== Supplied material
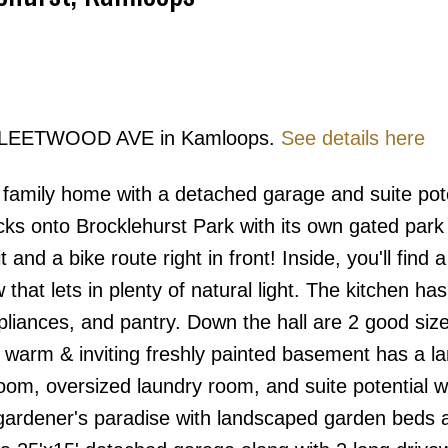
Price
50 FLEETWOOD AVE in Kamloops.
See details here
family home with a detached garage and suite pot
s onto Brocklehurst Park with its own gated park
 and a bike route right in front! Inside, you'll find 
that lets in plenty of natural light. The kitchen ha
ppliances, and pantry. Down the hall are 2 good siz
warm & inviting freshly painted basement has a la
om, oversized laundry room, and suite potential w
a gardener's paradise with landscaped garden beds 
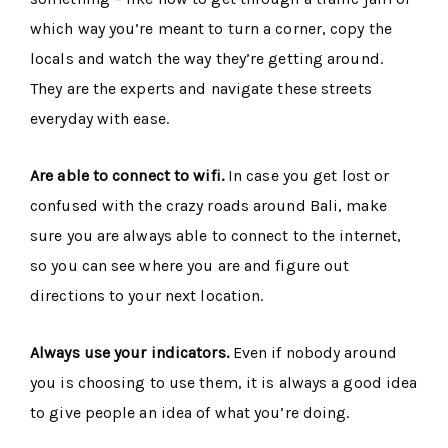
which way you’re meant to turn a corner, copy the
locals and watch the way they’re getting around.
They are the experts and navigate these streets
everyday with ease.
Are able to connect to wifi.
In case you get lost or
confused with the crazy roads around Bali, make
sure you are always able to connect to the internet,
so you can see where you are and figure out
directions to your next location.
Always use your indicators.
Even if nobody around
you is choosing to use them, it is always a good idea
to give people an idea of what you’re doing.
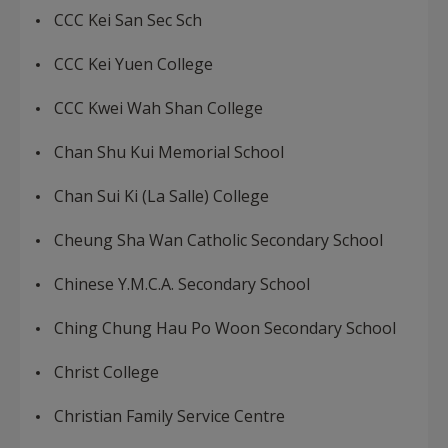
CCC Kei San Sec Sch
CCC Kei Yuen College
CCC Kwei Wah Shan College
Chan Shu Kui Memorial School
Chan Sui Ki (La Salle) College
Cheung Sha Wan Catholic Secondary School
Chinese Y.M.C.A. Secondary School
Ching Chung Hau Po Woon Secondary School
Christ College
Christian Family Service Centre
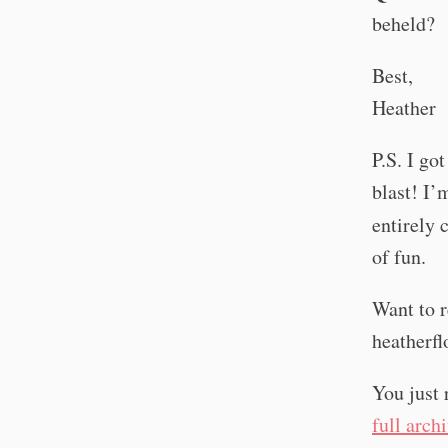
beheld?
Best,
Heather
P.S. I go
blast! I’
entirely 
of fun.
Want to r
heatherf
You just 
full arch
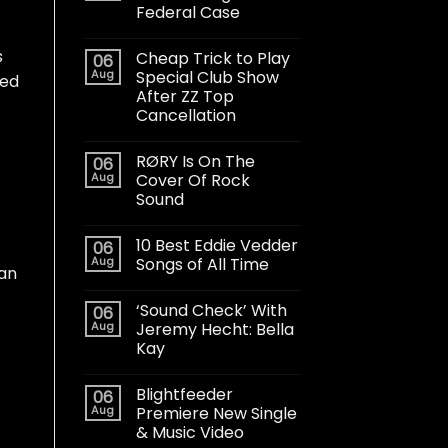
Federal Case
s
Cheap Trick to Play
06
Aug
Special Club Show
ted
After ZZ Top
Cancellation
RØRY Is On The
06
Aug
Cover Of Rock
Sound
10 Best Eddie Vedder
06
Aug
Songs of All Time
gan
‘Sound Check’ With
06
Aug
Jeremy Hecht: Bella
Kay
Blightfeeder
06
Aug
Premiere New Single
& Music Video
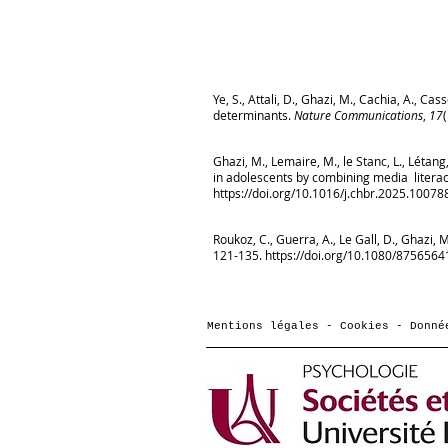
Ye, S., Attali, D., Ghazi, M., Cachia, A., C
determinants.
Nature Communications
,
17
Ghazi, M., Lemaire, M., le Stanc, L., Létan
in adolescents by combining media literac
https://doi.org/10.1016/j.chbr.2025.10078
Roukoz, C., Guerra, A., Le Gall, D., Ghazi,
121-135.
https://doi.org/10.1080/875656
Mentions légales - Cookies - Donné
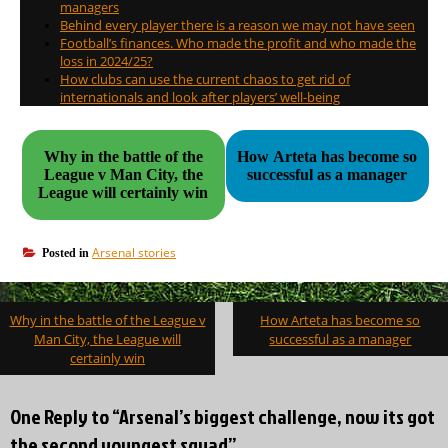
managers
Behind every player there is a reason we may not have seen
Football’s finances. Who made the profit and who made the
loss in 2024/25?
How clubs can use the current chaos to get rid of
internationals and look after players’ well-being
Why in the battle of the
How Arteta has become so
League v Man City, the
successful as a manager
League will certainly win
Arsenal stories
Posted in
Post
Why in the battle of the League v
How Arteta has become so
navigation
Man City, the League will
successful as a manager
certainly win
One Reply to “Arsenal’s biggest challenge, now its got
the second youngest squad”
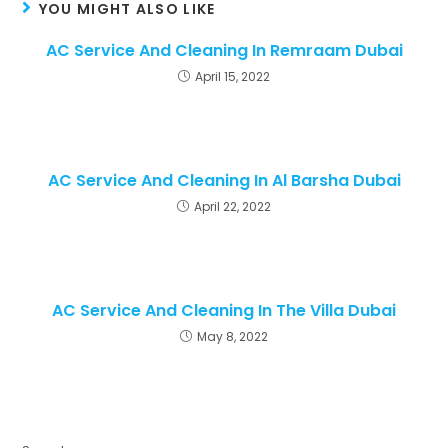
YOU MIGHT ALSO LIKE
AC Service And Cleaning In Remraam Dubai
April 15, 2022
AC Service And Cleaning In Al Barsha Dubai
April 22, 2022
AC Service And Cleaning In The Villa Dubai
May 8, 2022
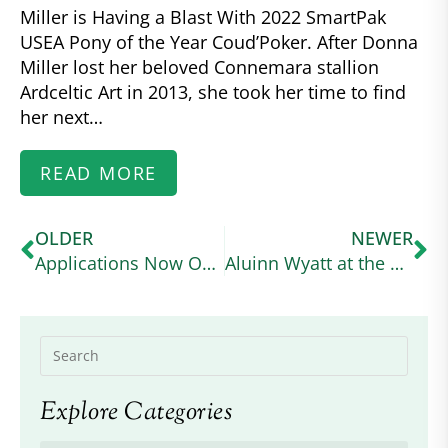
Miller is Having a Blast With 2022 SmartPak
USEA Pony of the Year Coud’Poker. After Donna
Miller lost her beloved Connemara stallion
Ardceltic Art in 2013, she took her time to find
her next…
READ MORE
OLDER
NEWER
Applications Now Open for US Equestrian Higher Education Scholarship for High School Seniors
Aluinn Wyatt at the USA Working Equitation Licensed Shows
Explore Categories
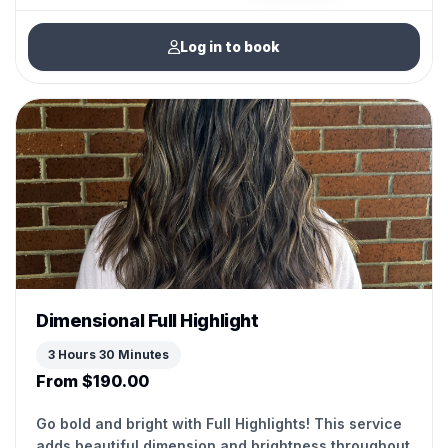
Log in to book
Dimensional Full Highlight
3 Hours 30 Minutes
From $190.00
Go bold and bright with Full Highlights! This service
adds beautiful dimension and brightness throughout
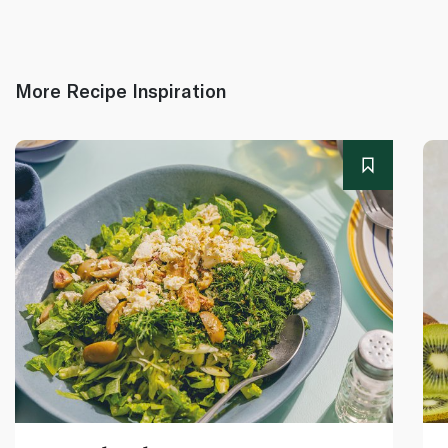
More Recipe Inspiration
====
> [Exercise]
Pick each line holding the word "find" out of the data and copy it.

> [Solution to the problem]
 and a bike route right in front! Inside, you'll find 
Ardceltic Art in 2013, she took her time to find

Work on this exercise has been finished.